• [Records shown]:
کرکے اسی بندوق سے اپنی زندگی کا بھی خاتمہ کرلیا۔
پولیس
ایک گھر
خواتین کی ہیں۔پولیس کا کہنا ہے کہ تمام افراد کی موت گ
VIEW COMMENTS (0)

...

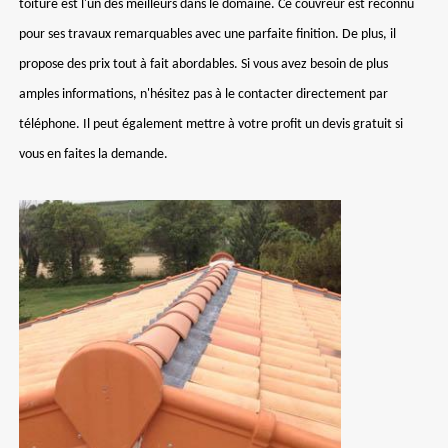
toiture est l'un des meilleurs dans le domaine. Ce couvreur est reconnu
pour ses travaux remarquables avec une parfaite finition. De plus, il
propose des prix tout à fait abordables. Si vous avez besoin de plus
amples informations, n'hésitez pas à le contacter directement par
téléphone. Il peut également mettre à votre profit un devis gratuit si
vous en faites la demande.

• [Goal of the exercise]: Of the lines above, output exactly those from the line bearing "propose des prix" through the line bearing "vous en faites la demande.", inclusive.

• [Reply to the exercise]:
propose des prix tout à fait abordables. Si vous avez besoin de plus
amples informations, n'hésitez pas à le contacter directement par
téléphone. Il peut également mettre à votre profit un devis gratuit si
vous en faites la demande.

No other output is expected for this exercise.